Quasi 30 anni dopo l’uscita di Virtual Boy, non si sa molto pubblicamente su come Nintendo si sia interessata allo sviluppo di quella che sarebbe poi diventata la sua sfortunata console. Nintendo era impegnata nella realtà virtuale come futuro dei videogiochi e cercava soluzioni tecnologiche che avessero un senso dal punto di vista commerciale? Oppure Virtual Boy è stato principalmente il risultato del fatto che Nintendo è andata fuori copione e ha colto un’opportunità unica e forse rischiosa che si è presentata? La risposta è probabilmente un po’ di entrambi.
A quanto pare, il Virtual Boy non è stato un’anomalia nella storia di Nintendo con le console per videogiochi. Piuttosto, era il risultato di una strategia deliberata, coerente con il modo di fare le cose di Nintendo e basata sulla filosofia di design del suo creatore principale, Junpei Yokoi.
Addentrarsi nella realtà virtuale?
La fine degli anni ’80 e gli anni ’90 furono un periodo eccezionale per la realtà virtuale e, quando si trattava di suscitare interesse pubblico, il Giappone era senza dubbio in testa alla classifica. Nel maggio 1991, Hattori Katsura Ginko Genjutsukan no Sekai (Il mondo della realtà artificiale) è stato pubblicato. È stato il primo libro sulla realtà virtuale più venduto al pubblico generale, battendo di pochi mesi Virtual Reality di Howard Rheingold. Il Giappone è anche “il luogo in cui la realtà virtuale è stata riconfezionata per la prima volta come tecnologia di consumo” e nel 1991 aveva più sistemi VR che in qualsiasi altra parte del mondo.

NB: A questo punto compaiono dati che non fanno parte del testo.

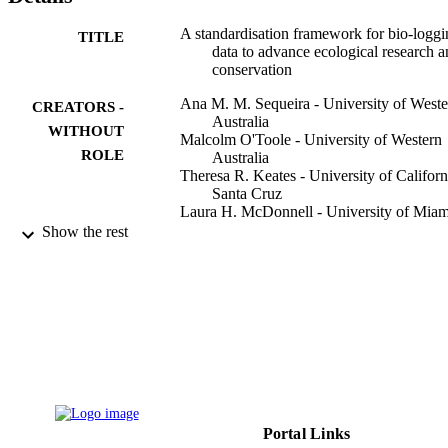
A standardisation framework for bio-loggi
TITLE
data to advance ecological research 
conservation
Ana M. M. Sequeira - University of Weste
CREATORS -
Australia
WITHOUT
Malcolm O'Toole - University of Western
ROLE
Australia
Theresa R. Keates - University of Californ
Santa Cruz
Laura H. McDonnell - University of Miam
Camrin D. Braun - Woods Hole
Show the rest
Oceanographic Institution
Xavier Hoenner - CSIRO Oceans and
Atmosphere
Fabrice R. A. Jaine - Sydney Institute of
Marine Science
Ian D. Jonsen - Macquarie University
Peggy Newman - Museums Victoria
Jonathan Pye - Dalhousie University
Show Creators - without role
Methods in ecology and evolution, Vol.12(
Steven J. Bograd - NOAA National Marin
PUBLICATION
pp.996-1007
Fisheries Service Southwest Fisherie
DETAILS
Science Center
Portal Links
Graeme C. Hays - Deakin University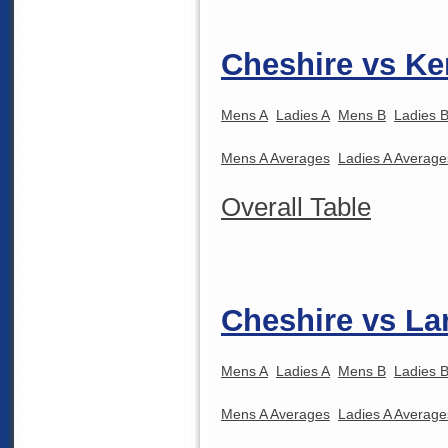
Cheshire vs Ke
Mens A
Ladies A
Mens B
Ladies 
Mens A Averages
Ladies A Average
Overall Table
Cheshire vs La
Mens A
Ladies A
Mens B
Ladies 
Mens A Averages
Ladies A Average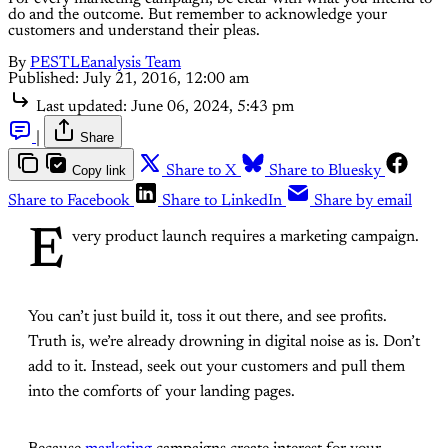
do and the outcome. But remember to acknowledge your
customers and understand their pleas.
By
PESTLEanalysis Team
Published:
July 21, 2016, 12:00 am
Last updated:
June 06, 2024, 5:43 pm
|
Share
Copy link
Share to X
Share to Bluesky
Share to Facebook
Share to LinkedIn
Share by email
E
very product launch requires a marketing campaign.
You can’t just build it, toss it out there, and see profits.
Truth is, we’re already drowning in digital noise as is. Don’t
add to it. Instead, seek out your customers and pull them
into the comforts of your landing pages.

Tuttavia, la realtà virtuale non è stata introdotta o percepita allo stesso modo in Giappone come negli Stati Uniti. In primo luogo, mentre la ricerca sulla realtà virtuale negli Stati Uniti è stata in gran parte sviluppata e guidata da interessi militari, in Giappone ha avuto origine nel contesto delle telecomunicazioni. In secondo luogo, almeno a metà degli anni ’90, il focus della ricerca giapponese sulla realtà virtuale era focalizzato sull’ingegneria piuttosto che sull’informatica come negli Stati Uniti. Pertanto, la percezione della realtà virtuale da parte del pubblico giapponese è stata modellata dalla disponibilità aggiuntiva, ad esempio attraverso dimostrazioni pubbliche, di dispositivi ed esperienze di realtà virtuale diversi da quelli offerti altrove. Questi dispositivi ed esperimenti sono stati descritti negli Stati Uniti come “gadget interessanti” e “esperimenti strani”, ma se presi insieme possono fornire punti di vista alternativi al potenziale della realtà virtuale come mezzo.

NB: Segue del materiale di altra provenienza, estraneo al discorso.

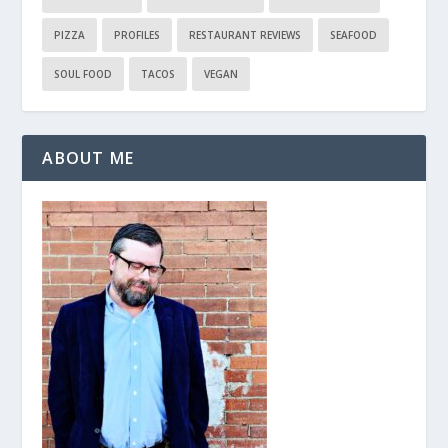
PIZZA
PROFILES
RESTAURANT REVIEWS
SEAFOOD
SOUL FOOD
TACOS
VEGAN
ABOUT ME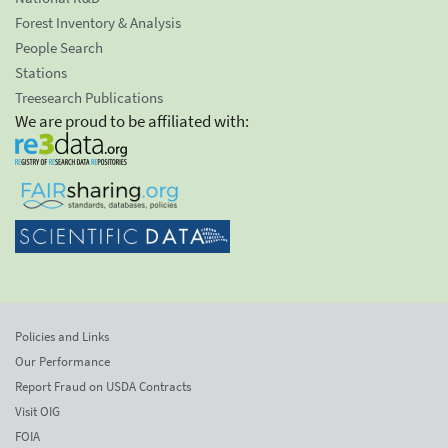
Forest Inventory & Analysis
People Search
Stations
Treesearch Publications
We are proud to be affiliated with:
Policies and Links
Our Performance
Report Fraud on USDA Contracts
Visit OIG
FOIA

Prima del rilascio di Virtual Boy, i designer e gli ingegneri Nintendo hanno espresso almeno un certo interesse per la realtà virtuale. Ad esempio, quando Satoru Iwata rilasciò un’intervista sullo sviluppo del Nintendo 3DS autostereoscopico, Shigeru Miyamoto commentò: “Cominciamo dall’inizio, a quel tempo [just before the creation of the Virtual Boy], Ero interessato alla realtà virtuale ed ero uno dei dipendenti che parlava più volte di come fare qualcosa con gli occhiali 3D. Non gli ho proprio torceto il braccio, ma parlerò con Yokoi-san di come farlo [3D] “Gli occhiali sarebbero interessanti.”
Tuttavia, al di fuori di Nintendo si sa poco se questo interesse abbia portato a esperimenti interni o allo sviluppo di prototipi per sistemi VR. Ci sono alcuni rapporti, la maggior parte dei quali di seconda mano, che indicano che sono state condotte alcune ricerche. Ad esempio, durante la ricerca di un articolo su Virtual Boy per FastCompany, Benj Edwards ha intervistato Takefumi Makino, biografo di Gunpei Yokoi e amico di Yokoi all’epoca della morte di Yokoi nel 1997. Secondo Makino, Nintendo ha sperimentato la realtà virtuale prima di creare Virtual Boy, ma ho trovato l’esperienza insoddisfacente.